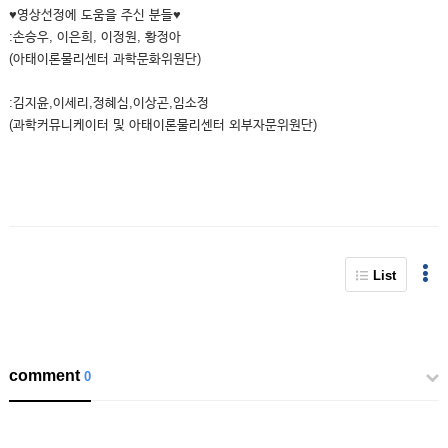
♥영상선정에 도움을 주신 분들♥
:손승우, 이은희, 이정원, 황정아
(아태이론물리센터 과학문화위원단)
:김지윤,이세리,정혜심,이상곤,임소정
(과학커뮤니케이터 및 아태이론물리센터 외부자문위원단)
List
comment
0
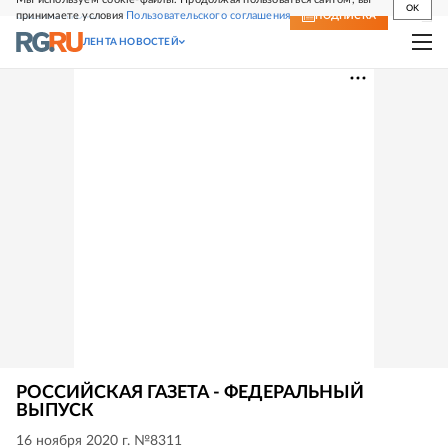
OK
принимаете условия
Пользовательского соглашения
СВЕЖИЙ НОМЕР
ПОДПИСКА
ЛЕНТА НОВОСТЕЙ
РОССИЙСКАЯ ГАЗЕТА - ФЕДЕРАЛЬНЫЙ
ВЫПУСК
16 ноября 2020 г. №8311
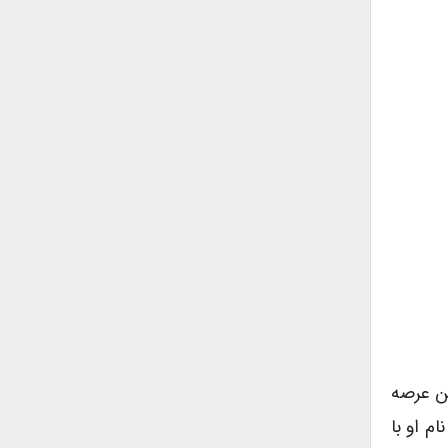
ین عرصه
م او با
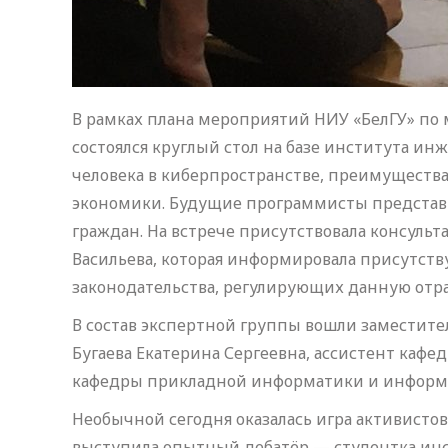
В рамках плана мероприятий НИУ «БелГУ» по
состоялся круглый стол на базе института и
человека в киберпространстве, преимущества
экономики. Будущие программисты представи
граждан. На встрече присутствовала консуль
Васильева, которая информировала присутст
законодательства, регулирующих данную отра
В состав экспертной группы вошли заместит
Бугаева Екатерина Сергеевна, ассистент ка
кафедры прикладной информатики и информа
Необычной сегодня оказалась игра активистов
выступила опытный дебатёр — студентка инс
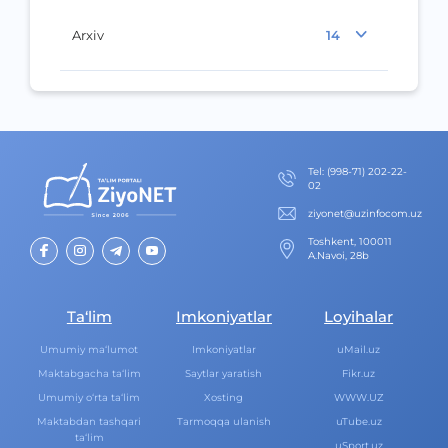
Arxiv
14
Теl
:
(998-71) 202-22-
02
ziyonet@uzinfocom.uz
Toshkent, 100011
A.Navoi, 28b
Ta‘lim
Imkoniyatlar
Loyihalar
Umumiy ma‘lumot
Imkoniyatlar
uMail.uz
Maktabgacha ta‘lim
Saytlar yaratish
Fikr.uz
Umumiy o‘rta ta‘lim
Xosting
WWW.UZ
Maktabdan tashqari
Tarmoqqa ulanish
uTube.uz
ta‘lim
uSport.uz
· · ·
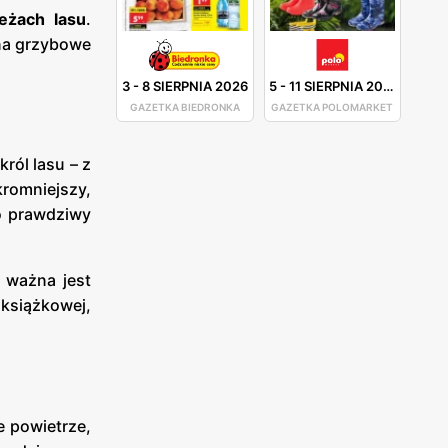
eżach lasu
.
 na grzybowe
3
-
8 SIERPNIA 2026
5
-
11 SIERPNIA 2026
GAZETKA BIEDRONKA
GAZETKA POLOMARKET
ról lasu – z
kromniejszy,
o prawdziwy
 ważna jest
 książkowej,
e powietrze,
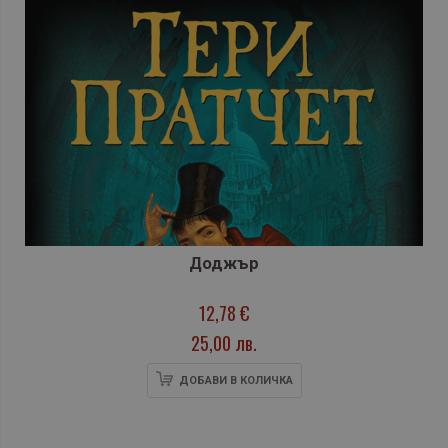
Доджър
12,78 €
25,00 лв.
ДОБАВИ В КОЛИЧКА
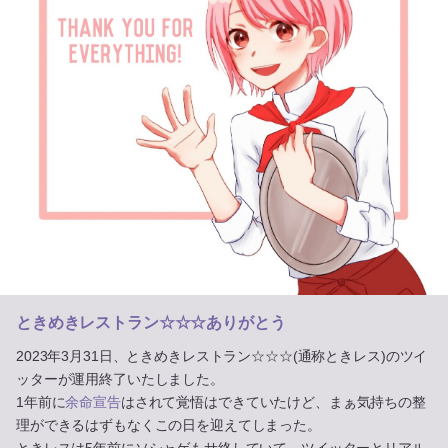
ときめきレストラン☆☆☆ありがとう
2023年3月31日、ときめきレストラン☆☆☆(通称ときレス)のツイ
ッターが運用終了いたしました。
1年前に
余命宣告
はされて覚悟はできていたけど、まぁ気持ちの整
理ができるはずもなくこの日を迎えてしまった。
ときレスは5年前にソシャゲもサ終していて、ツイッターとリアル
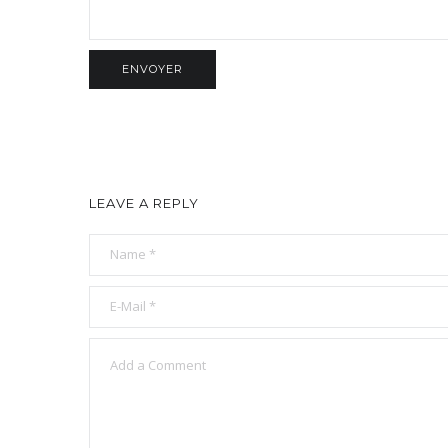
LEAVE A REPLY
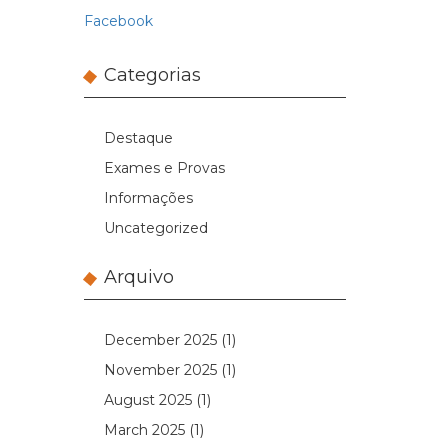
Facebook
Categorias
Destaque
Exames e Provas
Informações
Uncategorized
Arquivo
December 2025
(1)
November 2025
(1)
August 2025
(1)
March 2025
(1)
· · ·
§ **ACTION ITEM**: Across the data, find each line that has "GAZETKA" in it and copy that line.

§ **ANSWER TO THE PROBLEM**:
GAZETKA BIEDRONKA
GAZETKA POLOMARKET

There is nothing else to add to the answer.